Monday, Jun. 04, 1951

Hot Pursuit

From Alexander the Great's victory at the Granicus (334 B.C.) to Gettysburg and on to the Battle of Midway, military commanders have often been criticized for failing to "exploit the retreat"--that is, for not pressing after a beaten enemy. No such reproach could be made against Lieut. General Van Fleet and his Eighth Army last week. When the battered Chinese Reds ran out of steam in the second phase of their futile spring offensive, they acted as though Van Fleet might be ceremonious and give them a breathing spell. Instead he attacked, and when the Reds withdrew, he chased them and destroyed unit after unit.

Early last week, apparently not satisfied that the valiant U.S. 2nd Division (TIME, May 28) was impregnable, the Chinese were still feeling it out with probing attacks, which were beaten off.Farther east, they attacked R.O.K. units and as usual forced them to give ground. Van Fleet sent the U.S. 3rd Division (which he had apparently held in reserve) to the aid of the ROKs, and the 3rd stopped the Reds in their tracks. Then the Communists began a retreat which by week's end seemed to be a rout.

"It Means Nothing ..." For the third time in the war, U.N. forces pushed into North Korea, regaining almost all the ground for which the Chinese had paid so heavily in blood. Said Van Fleet: "The 38th parallel has no significance in the present tactical situation. It means nothing to me. The Eighth Army will go wherever the situation dictates in hot pursuit of the enemy. We intend to exploit every advantage in carrying out our objective to find and kill them."

The Reds had no defensive positions in which to stand against the quick U.N. counteroffensive. At first they tried to slow the pursuers down by nastily laid mines, by a few long-range artillery fires, by delaying and screening actions which at some points were fierce and stubborn. Evidently they would have liked to move by night and hide by day. But there was no time for that; the allies' round-the-clock artillery gave them no peace. When the Chinese moved in the open by day, the airplanes hit them. The retreat, which had been orderly at first, began to grow panic-stricken and disordered. Some Chinese truck drivers were in such frantic hurry to get away from the planes that they ran down their own men on the roads.

Football Tackles. The Chinese seemed unwilling to make a stand even on the river lines. One day a U.S. gun battery, hard up for targets, opened fire on eleven Chinese plodding north with an oxcart along a road. Some of the shells fell wide of the mark on a hill. Chinese in a column which had been hidden on the hill thought they had been spotted, broke wildly from cover, got caught by the planes.
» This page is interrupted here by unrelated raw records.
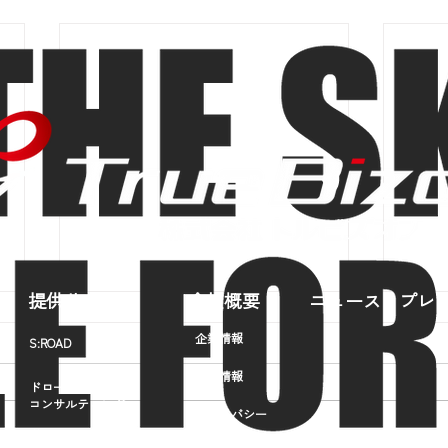
提供サービス
会社概要
ニュース・プレ
企業情報
S:ROAD
採用情報
ドローンビジネス
コンサルティング
プライバシー
ポリシー
ドローン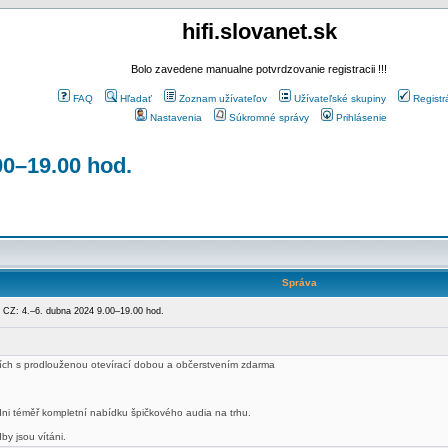
hifi.slovanet.sk
Bolo zavedene manualne potvrdzovanie registracii !!!
FAQ
Hľadať
Zoznam užívateľov
Užívateľské skupiny
Registr
Nastavenia
Súkromné správy
Prihlásenie
00–19.00 hod.
Správa
CZ: 4.–6. dubna 2024 9.00–19.00 hod.
ch s prodlouženou otevírací dobou a občerstvením zdarma
dni téměř kompletní nabídku špičkového audia na trhu.
by jsou vítáni.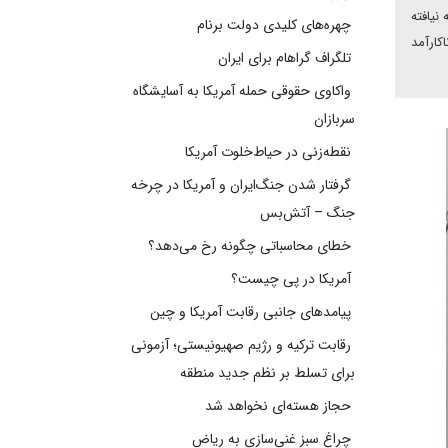
نیافته
چهره‌های کلیدی دولت برنام
کارآمد
تلگراف گراهام برای ایران
واکاوی حقوقی حمله آمریکا به آسایشگاه
سربازان
نقطه‌زنی در حیاط‌خلوت آمریکا
گرفتار شدن جنگ‌ایران و آمریکا در چرخه
جنگ – آتش‌بس
خطای محاسباتی چگونه رخ می‌دهد؟
آمریکا در پی چیست؟
پیامدهای جانبی رقابت آمریکا و چین
رقابت ترکیه و رژیم صهیونیستی؛ آزمونی
برای تسلط بر نظم جدید منطقه
حجاز هسته‌ای نخواهد شد
چراغ سبز غنی‌سازی به ریاض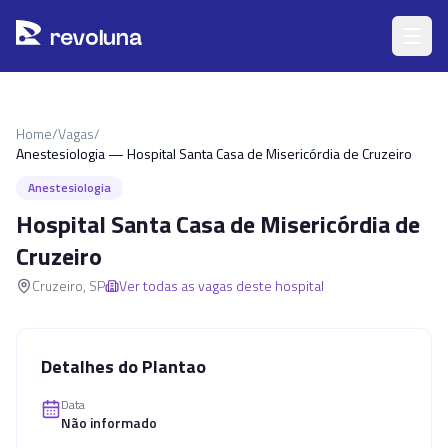
Pular para o conteúdo principal
r
ev
oluna
Home
/
Vagas
/
Anestesiologia — Hospital Santa Casa de Misericórdia de Cruzeiro
Anestesiologia
Hospital Santa Casa de Misericórdia de
Cruzeiro
Cruzeiro
,
SP
Ver todas as vagas deste hospital
Detalhes do Plantao
Data
Não informado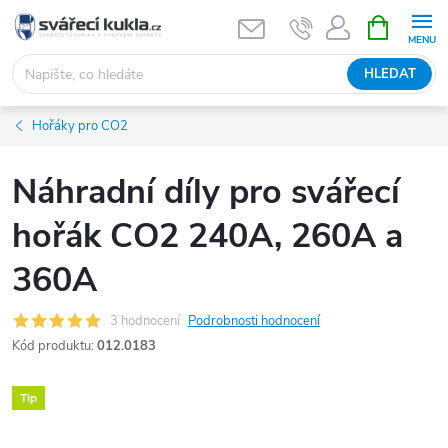
Přejít na obsah
NÁKUPNÍ 
HLEDAT
Hořáky pro CO2
Náhradní díly pro svářecí
hořák CO2 240A, 260A a
360A
3 hodnocení
Podrobnosti hodnocení
Kód produktu:
012.0183
Tip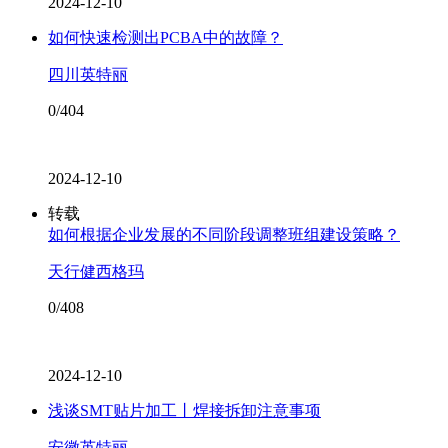
2024-12-10
如何快速检测出PCBA中的故障？
四川英特丽
0/404
2024-12-10
转载
如何根据企业发展的不同阶段调整班组建设策略？
天行健西格玛
0/408
2024-12-10
浅谈SMT贴片加工丨焊接拆卸注意事项
安徽英特丽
The swiftly advancing U.N. spearheads abandoned the old safety rule of not moving along roads until the ridges had been secured. The precaution was not necessary; the Reds in the hills were taking too cruel a beating from artillery and planes to make any serious trouble. Disheartened Chinese began surrendering in the largest numbers since the war started. On the western front, Negro doughboys of the 25th Division's 24th Regiment overtook a score of Chinese who threw down their weapons and ran. The Americans disdained shooting the unarmed, fleeing men, brought them down with football tackles.

When the allies reached Hwachon and Inje, across the parallel on the east-central front, they cut off an estimated 60,000 Chinese from escape by road. Most of them would probably filter out along tortuous mountain trails, but could take almost no equipment with them. The enemy had already abandoned huge caches of arms and other supplies. On the Imjin River, a U.N. unit came across a Chinese dump containing 200 machine guns and several hundred tons of ammunition, some of it previously captured from U.S. forces.

Ninety Thousand Plus. In the short space of two weeks, the Chinese suffered a double beating--first while attacking, then while retreating. Army Chief of Staff Collins estimated the Chinese casualties for six days of their offensive at 90,000, and last week they were losing more thousands every day. This week their resistance had stiffened noticeably, and the "rout phase" of their retreat seemed to have ended. But Van Fleet still had about 90 more miles (roughly to latitude 39DEG 30') in which to grind them down before a rapidly widening front would create new problems for the U.N. forces.

Although the Chinese still had uncommitted reserves, a U.S. officer guessed that they would not be able to attack again for three months. It was quite possible that, so long as the war was confined to the narrow Korean peninsula, the Chinese would not again attack South Korea.